The call for alternative fuel sources is being heard, as world-recognized aerospace and defense leader Aerojet teams up with Biodiesel Industries to bring a new fuel production system to Naval Base Ventura County. Port Hueneme will be operating with the newly implemented ARIES system, a remote controlled operation that produces biodiesel on-site.
In 2003, Biodiesel Industries established a connection with the naval base to incorporate sustainable fuel sources, pitching the idea on cost efficiency and dependability. The environmental benefits are just an added bonus. With the new ARIES system (Automated real-time, Remote, Integrated, Energy System), the base will reportedly be able to produce billions of gallons of biodiesel per year right in its backyard.
“Aerojet’s decades of automated systems expertise brings multiple benefits to Biodiesel Industries’ advanced biofuel processes,” said Scott Seymour, president of Aerojet, in a press release. “The delivery of this first biodiesel production unit to the U.S. Navy heralds the first in what we hope are a series of successful demonstrations of our ability to deliver efficient and sustainable energy production for military and civilian use.”
With the ARIES system, according to representatives, Biodiesel Industries will be able to remotely control and operate hundreds of production facilities from one control center. Aerojet’s systems control technologies will give data centers real-time sensing, purportedly allowing better control over processing and production.

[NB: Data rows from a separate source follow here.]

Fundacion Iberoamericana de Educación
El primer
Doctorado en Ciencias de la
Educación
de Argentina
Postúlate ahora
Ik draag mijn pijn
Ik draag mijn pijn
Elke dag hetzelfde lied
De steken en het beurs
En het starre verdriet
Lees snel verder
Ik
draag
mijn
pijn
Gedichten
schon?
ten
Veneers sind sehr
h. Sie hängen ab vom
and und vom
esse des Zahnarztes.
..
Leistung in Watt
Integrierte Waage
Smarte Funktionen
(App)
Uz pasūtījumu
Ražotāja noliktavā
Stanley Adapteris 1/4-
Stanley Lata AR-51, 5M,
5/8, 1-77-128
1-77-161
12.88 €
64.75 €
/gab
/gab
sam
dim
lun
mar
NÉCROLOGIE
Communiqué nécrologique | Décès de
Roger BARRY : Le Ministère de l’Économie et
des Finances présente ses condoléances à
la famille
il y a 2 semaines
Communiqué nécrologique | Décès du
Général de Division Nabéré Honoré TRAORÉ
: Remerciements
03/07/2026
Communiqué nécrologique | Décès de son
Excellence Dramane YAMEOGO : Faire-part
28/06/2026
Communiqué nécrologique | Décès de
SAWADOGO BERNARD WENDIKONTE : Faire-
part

One of the more appealing qualities of the biodiesel system is its production resources. ARIES is designed to convert agricultural waste, such as yellow grease, jatropha, and algae, into a useable fuel source. The system can convert used cooking grease, which costs $2.50 per gallon, into a nontoxic, biodegradable replacement for petroleum diesel.

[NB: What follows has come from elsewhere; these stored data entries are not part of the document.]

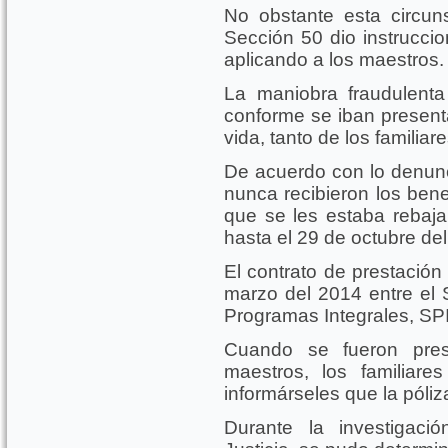
No obstante esta circuns
Sección 50 dio instrucci
aplicando a los maestros.
La maniobra fraudulenta
conforme se iban present
vida, tanto de los famili
De acuerdo con lo denunc
nunca recibieron los bene
que se les estaba rebaj
hasta el 29 de octubre de
El contrato de prestación
marzo del 2014 entre el
Programas Integrales, SPI,
Cuando se fueron prese
maestros, los familiare
informárseles que la póli
Durante la investigaci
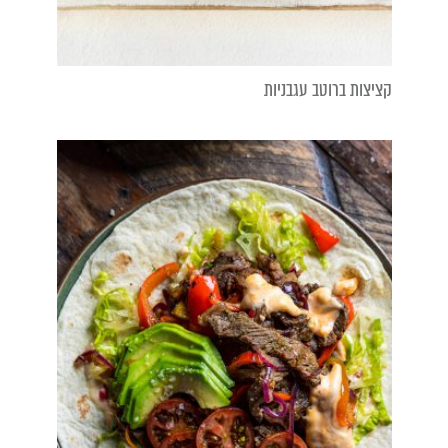
קציצות ברוטב עגבניות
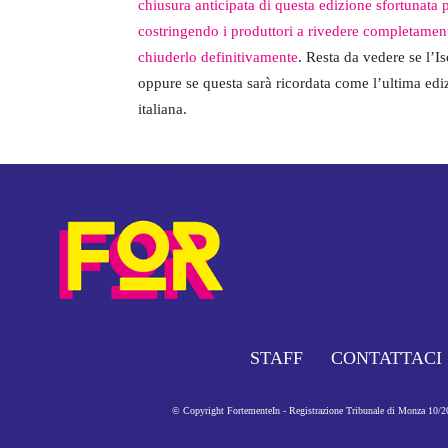
chiusura anticipata di questa edizione sfortunata 
costringendo i produttori a rivedere completamente 
chiuderlo definitivamente
. Resta da vedere se l’I
oppure se questa sarà ricordata come l’ultima edizi
italiana.
STAFF
CONTATTACI
© Copyright FortementeIn - Registrazione Tribunale di Monza 10/201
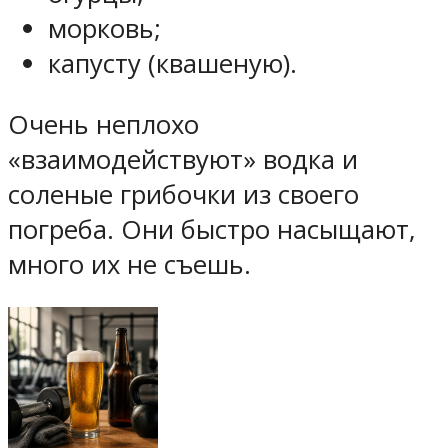
морковь;
капусту (квашеную).
Очень неплохо
«взаимодействуют» водка и
соленые грибочки из своего
погреба. Они быстро насыщают,
много их не съешь.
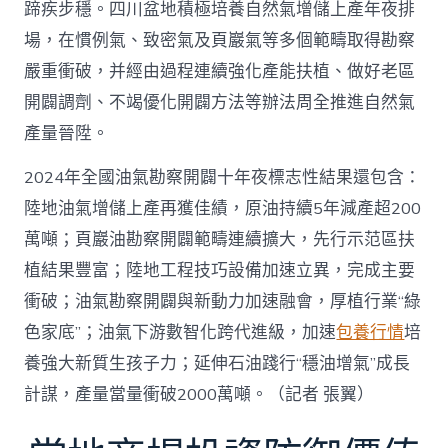
蹄疾步穩。四川盆地積極培養自然氣增儲上產年夜排
場，在慣例氣、致密氣及頁巖氣等多個範疇取得勘察
嚴重衝破，并經由過程連續強化產能扶植、做好老區
開闢調劑、不竭優化開闢方法等辦法周全推進自然氣
產量晉陞。
2024年全國油氣勘察開闢十年夜標志性結果還包含：
陸地油氣增儲上產再獲佳績，原油持續5年減產超200
萬噸；頁巖油勘察開闢範疇連續擴大，先行示范區扶
植結果豐富；陸地工程技巧設備加速立異，完成主要
衝破；油氣勘察開闢與新動力加速融會，厚植行業“綠
色家底”；油氣下游數智化跨代進級，加速
包養行情
培
養強大新質生孩子力；延伸石油踐行“穩油增氣”成長
計謀，產量當量衝破2000萬噸。（記者 張翼）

Biodiesel Industries’ partnership with Aerojet, say representatives, is committed to developing technology that will strengthen America’s defenses through dependable resources. Russell Teall, president and founder of Biodiesel Technologies, has been innovating new strategies in next generation biofuels for the past 16 years.
“Creating truly sustainable systems requires a thorough understanding of every aspect of biodiesel production, from feedstocks to finished products,” Teall said in a written statement. “The Integrated Energy System incorporated into ARIES will eventually allow us to generate our own heat and power, and to feed the surplus into a local micro-grid. These Energy Islands will support the local community with renewable and sustainable fuel, electricity, and heat.”